Açlıktan öleceğimi düşünen aşçı, bütün inceliği ile Tom Kha çorbası isteyip istemediğimi sordu. "Neli söz ettiğin o çorba" diyorum. Karidesli demesiyle yüzüm beyaza kesiyor. "Kızarmış ekmek?", "Hayır lapa, hayır patates haşlama, bırak hepsi kalsın..."
Hayırlısıyla bir karaya varalım.
13 EKİM 2006, SAAT 12.30 YAĞMUR DENİZDE FARKLI
Kalkan’ı geçmiş, Kaş’ta konaklamış, Patara açığından vurup Üçağız’a gelmişiz. Mişli-muşlu anlatıyorum, zira baygındım. Burnumu kamaradan çıkaramadım. Arada hava almak için yalpalaya yalpalaya çıktığım güvertede de bir iki dakikadan fazla kalamadım.

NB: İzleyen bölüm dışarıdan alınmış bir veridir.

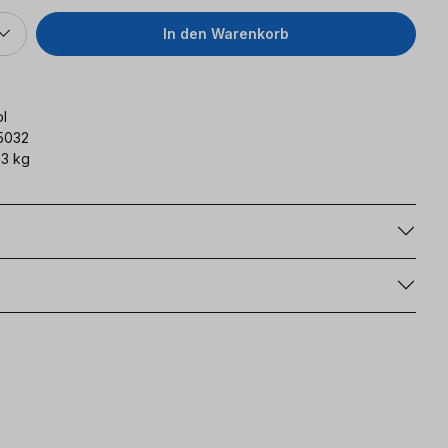
In den Warenkorb
l
5032
3 kg
g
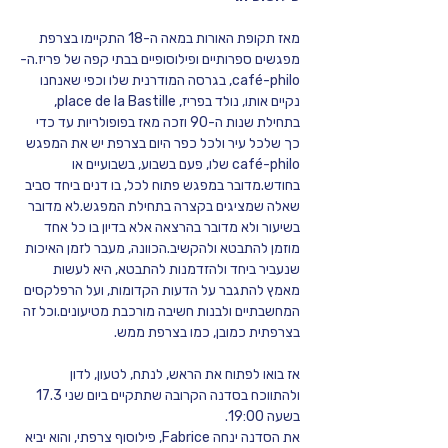
מאז תקופת האורות במאה ה-18 התקיימו בצרפת 
מפגשים ספרותיים ופילוסופיים בבתי קפה של פריז.ה-
café-philo, בגרסה המודרנית שלו וכפי שאנחנו 
נקיים אותו, נולד בפריז, place de la Bastille, 
בתחילת שנות ה-90 וזכה מאז בפופולריות עד כדי 
כך שלכל עיר ולכל כפר היום בצרפת יש את המפגש 
café-philo שלו, פעם בשבוע, בשבועיים או 
בחודש.מדובר במפגש פתוח לכל, בו דנים ביחד סביב 
שאלה שמציגים בקצרה בתחילת המפגש.לא מדובר 
בשיעור ולא מדובר בהרצאה אלא בדיון בו כל אחד 
מוזמן להתבטא ולהקשיב.הכוונה, מעבר לזמן האיכות 
שנעביר ביחד ולהזדמנות להתבטא, היא לעשות 
מאמץ להתגבר על הדעות הקדומות, ועל הרפלקסים 
המחשבתיים ולבנות חשיבה מורכבת מטיעונים.וכל זה 
בצרפתית כמובן, כמו בצרפת ממש.
אז בואו לפתוח את הראש, לנתח, לטעון, לדון 
ולהתווכח בסדנה הקרובה שתתקיים ביום שני 17.3 
בשעה 19:00.
את הסדנה ינחה Fabrice, פילוסוף צרפתי, והוא יביא 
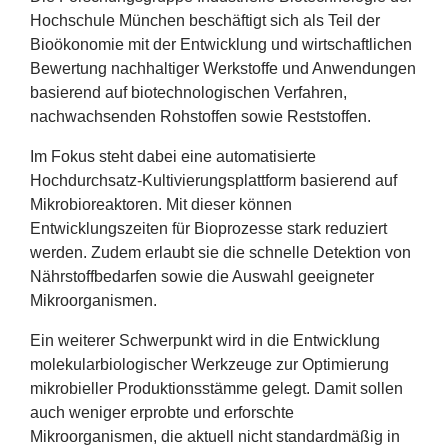
Erfolge
Hochschule München beschäftigt sich als Teil der
Bioökonomie mit der Entwicklung und wirtschaftlichen
Fördermöglichkeiten
Bewertung nachhaltiger Werkstoffe und Anwendungen
basierend auf biotechnologischen Verfahren,
Presse
nachwachsenden Rohstoffen sowie Reststoffen.
Im Fokus steht dabei eine automatisierte
Aktuelles
Hochdurchsatz-Kultivierungsplattform basierend auf
Mikrobioreaktoren. Mit dieser können
Entwicklungszeiten für Bioprozesse stark reduziert
werden. Zudem erlaubt sie die schnelle Detektion von
Nährstoffbedarfen sowie die Auswahl geeigneter
Mikroorganismen.
Ein weiterer Schwerpunkt wird in die Entwicklung
molekularbiologischer Werkzeuge zur Optimierung
mikrobieller Produktionsstämme gelegt. Damit sollen
auch weniger erprobte und erforschte
Mikroorganismen, die aktuell nicht standardmäßig in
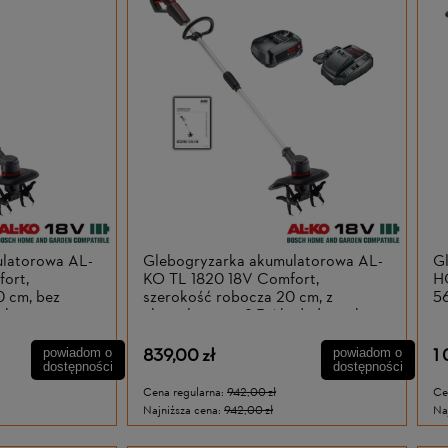
ulatorowa AL-
Glebogryzarka akumulatorowa AL-
G
ort,
KO TL 1820 18V Comfort,
HG
0 cm, bez
szerokość robocza 20 cm, z
5
rki
akumulatorem 2,5 Ah i ładowarką
839,00 zł
1
powiadom o
powiadom o
dostępności
dostępności
Cena regularna:
942,00 zł
Ce
Najniższa cena:
942,00 zł
Na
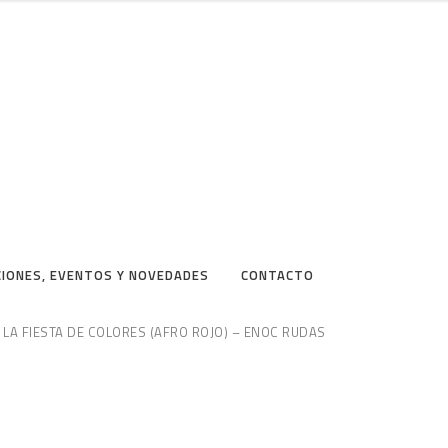
CIONES, EVENTOS Y NOVEDADES
CONTACTO
LA FIESTA DE COLORES (AFRO ROJO) – ENOC RUDAS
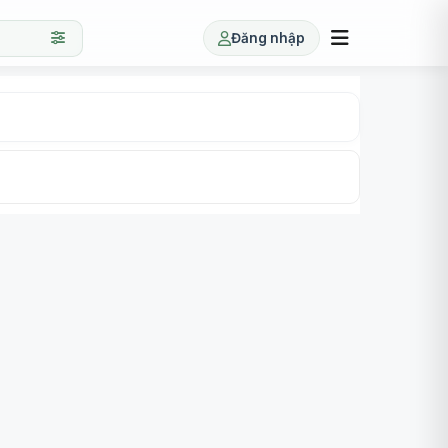
Đăng nhập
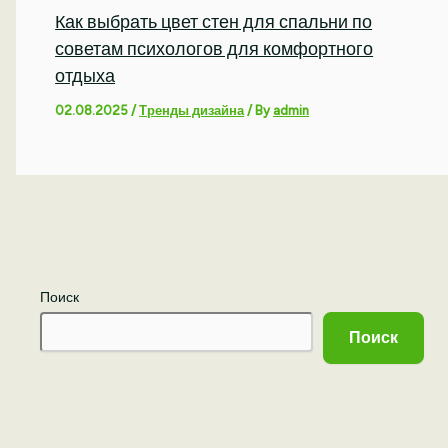
Как выбрать цвет стен для спальни по
советам психологов для комфортного
отдыха
02.08.2025
/
Тренды дизайна
/ By
admin
Поиск
Поиск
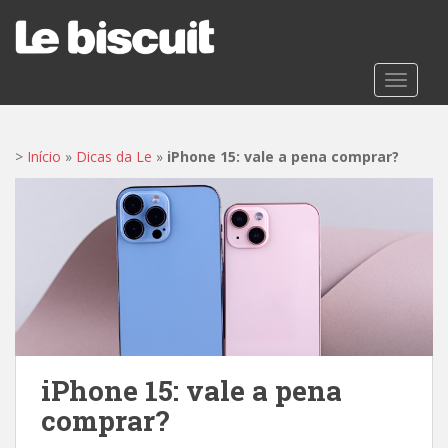
S
k
i
p
TOGGLE
t
o
m
>
Início
»
Dicas da Le
»
iPhone 15: vale a pena comprar?
a
i
n
c
o
n
t
e
n
t
iPhone 15: vale a pena
comprar?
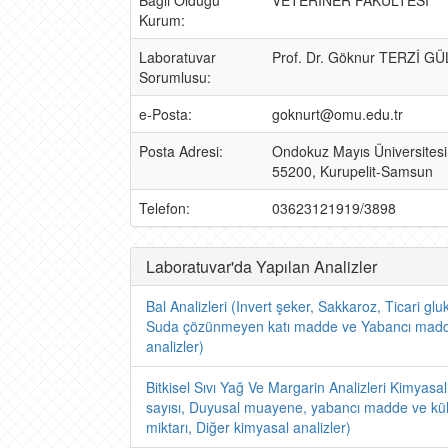
Bağlı Olduğu
VETERİNER FAKÜLTESİ
Kurum:
Laboratuvar
Prof. Dr. Göknur TERZİ G
Sorumlusu:
e-Posta:
goknurt@omu.edu.tr
Posta Adresi:
Ondokuz Mayıs Üniversitesi V
55200, Kurupelit-Samsun
Telefon:
03623121919/3898
Laboratuvar'da Yapılan Analizler
Bal Analizleri (Invert şeker, Sakkaroz, Ticari gluko
Suda çözünmeyen katı madde ve Yabancı madde t
analizler)
Bitkisel Sıvı Yağ Ve Margarin Analizleri Kimyasal
sayısı, Duyusal muayene, yabancı madde ve kül
miktarı, Diğer kimyasal analizler)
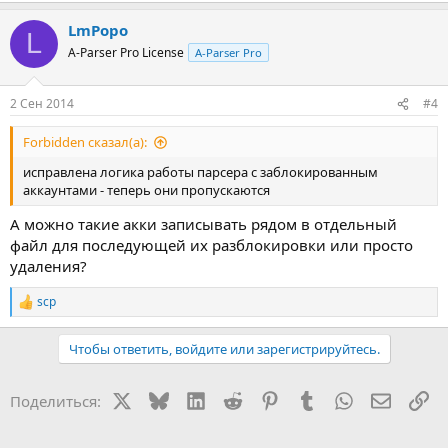
LmPopo
L
A-Parser Pro License
A-Parser Pro
2 Сен 2014
#4
Forbidden сказал(а):
исправлена логика работы парсера с заблокированным
аккаунтами - теперь они пропускаются
А можно такие акки записывать рядом в отдельный
файл для последующей их разблокировки или просто
удаления?
scp
Р
е
а
Чтобы ответить, войдите или зарегистрируйтесь.
к
ц
и
X
Bluesky
LinkedIn
Reddit
Pinterest
Tumblr
WhatsApp
Электр
Сс
Поделиться:
и
:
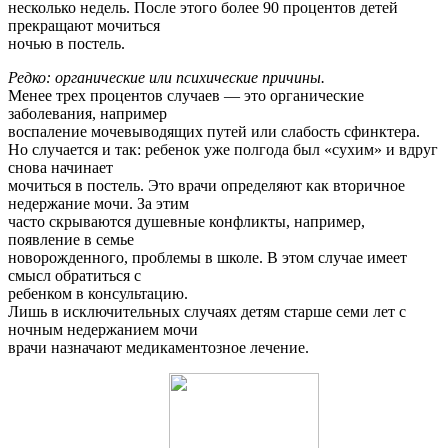
несколько недель. После этого более 90 процентов детей
прекращают мочиться
ночью в постель.
Редко: органические или психические причины.
Менее трех процентов случаев — это органические
заболевания, например
воспаление мочевыводящих путей или слабость сфинктера.
Hо случается и так: ребенок уже полгода был «сухим» и вдруг
снова начинает
мочиться в постель. Это врачи определяют как вторичное
недержание мочи. За этим
часто скрываются душевные конфликты, например,
появление в семье
новорожденного, проблемы в школе. В этом случае имеет
смысл обратиться с
ребенком в консультацию.
Лишь в исключительных случаях детям старше семи лет с
ночным недержанием мочи
врачи назначают медикаментозное лечение.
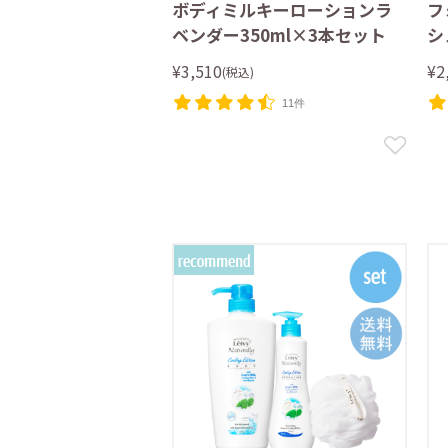
ボディミルキーローションラ
フ
ベンダー350ml×3本セット
シ
¥3,510
¥2
(税込)
11件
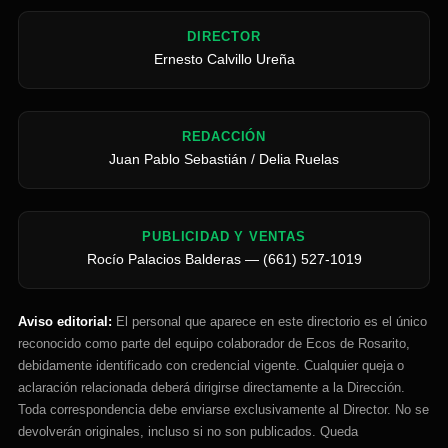
DIRECTOR
Ernesto Calvillo Ureña
REDACCIÓN
Juan Pablo Sebastián / Delia Ruelas
PUBLICIDAD Y VENTAS
Rocío Palacios Balderas — (661) 527-1019
Aviso editorial:
El personal que aparece en este directorio es el único
reconocido como parte del equipo colaborador de Ecos de Rosarito,
debidamente identificado con credencial vigente. Cualquier queja o
aclaración relacionada deberá dirigirse directamente a la Dirección.
Toda correspondencia debe enviarse exclusivamente al Director. No se
devolverán originales, incluso si no son publicados. Queda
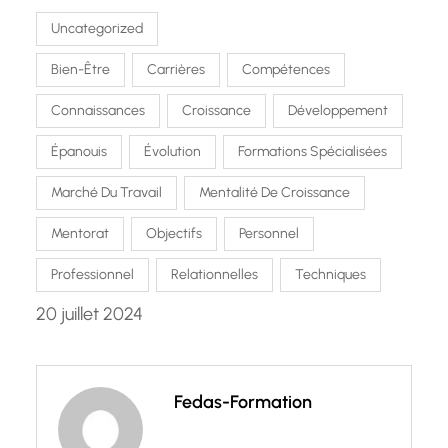
Uncategorized
Bien-Être
Carrières
Compétences
Connaissances
Croissance
Développement
Épanouis
Évolution
Formations Spécialisées
Marché Du Travail
Mentalité De Croissance
Mentorat
Objectifs
Personnel
Professionnel
Relationnelles
Techniques
20 juillet 2024
Fedas-Formation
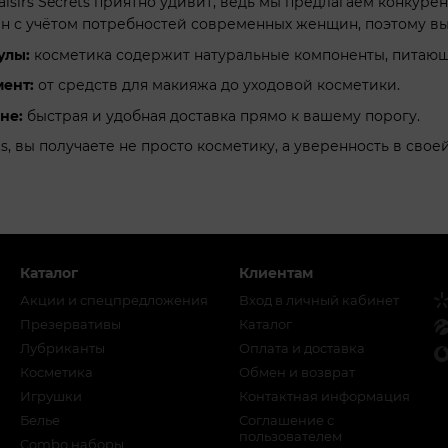
aisirs Secrets приятно удивит, ведь мы предлагаем конкур
н с учётом потребностей современных женщин, поэтому вы 
улы:
косметика содержит натуральные компоненты, питаю
ент:
от средств для макияжа до уходовой косметики.
не:
быстрая и удобная доставка прямо к вашему порогу.
ets, вы получаете не просто косметику, а уверенность в св
Каталог
Клиентам
Акции и спецпредложения
Вход в личный кабинет
Презервативы
Каталог
Лубриканты
Оплата и доставка
Косметика
Обмен и возврат
Игрушки
Контактная информация
Белье
Соглашение с
пользователем
Combo наборы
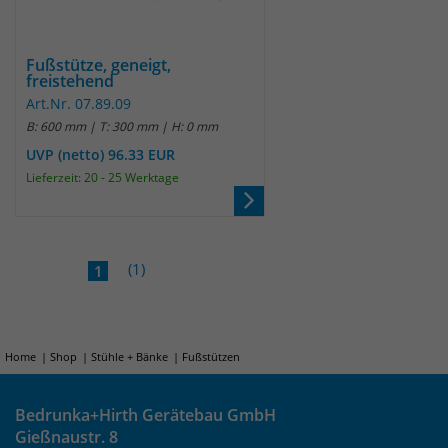
identifizieren. Die Daten werde lokal
auf unserem Server gespeichert und
sind damit externen Unternehmen
Fußstütze, geneigt,
unzugänglich.
freistehend
Art.Nr. 07.89.09
B: 600 mm | T: 300 mm | H: 0 mm
Name
_pk_ref
UVP (netto) 96.33 EUR
Lieferzeit: 20 - 25 Werktage
Anbieter
Matomo
Laufzeit
6 Monate
(1)
Das Cookie wird von Matomo
1
instralliert. Das Cookie wird verwendet,
um Besucher-, Sitzungs- und
Kampagnendaten zu berechnen und
die Nutzung der Website für den
Home
Shop
Stühle + Bänke
Fußstützen
Analysebericht der Website zu
verfolgen. Die Cookies speichern
Zweck
Bedrunka+Hirth Gerätebau GmbH
Informationen anonym und weisen
Gießnaustr. 8
eine randoly generierte Nummer zu,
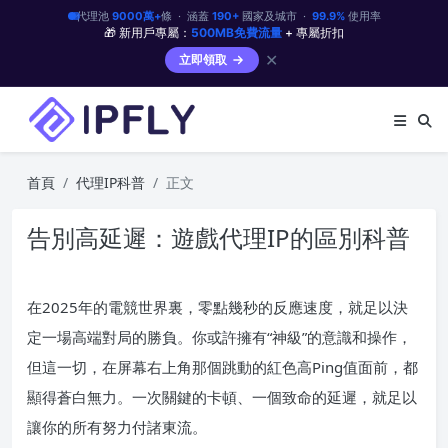
代理池
9000萬+
條 · 涵蓋
190+
國家及城市 ·
99.9%
使用率
🎁 新用戶專屬：
500MB免費流量
+ 專屬折扣
✕
立即領取
首頁
代理IP科普
正文
告別高延遲：遊戲代理IP的區別科普
在2025年的電競世界裏，零點幾秒的反應速度，就足以決
定一場高端對局的勝負。你或許擁有“神級”的意識和操作，
但這一切，在屏幕右上角那個跳動的紅色高Ping值面前，都
顯得蒼白無力。一次關鍵的卡頓、一個致命的延遲，就足以
讓你的所有努力付諸東流。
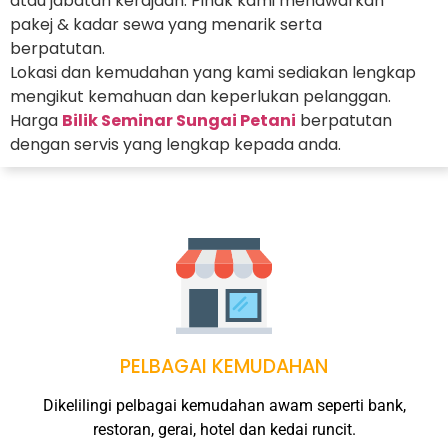
atau jabatan kerajaan. Pihak kami menawarkan
pakej & kadar sewa yang menarik serta
berpatutan.
Lokasi dan kemudahan yang kami sediakan lengkap
mengikut kemahuan dan keperlukan pelanggan.
Harga
Bilik Seminar Sungai Petani
berpatutan
dengan servis yang lengkap kepada anda.
PELBAGAI KEMUDAHAN
Dikelilingi pelbagai kemudahan awam seperti bank,
restoran, gerai, hotel dan kedai runcit.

Benim dışımda herkes normal hayatına devam ediyor gibi. Kitap okuyor, televizyon izliyor, kağıt oynuyor ve Uzakdoğu yemekleri üstadının hazırladıklarını büyük bir iştahla mideye indiriyorlar.
Elli küsur saat sonra ilk kez hava duruldu ama içim hálá sallanıyor.
Bir durabilsem, karaya çıkacağım.
Alargadan bakınca, bu Üçağız benim yirmi yıl önce gelincik tarlaları arasından geçerek geldiğim küçük kasabaya benzemiyor.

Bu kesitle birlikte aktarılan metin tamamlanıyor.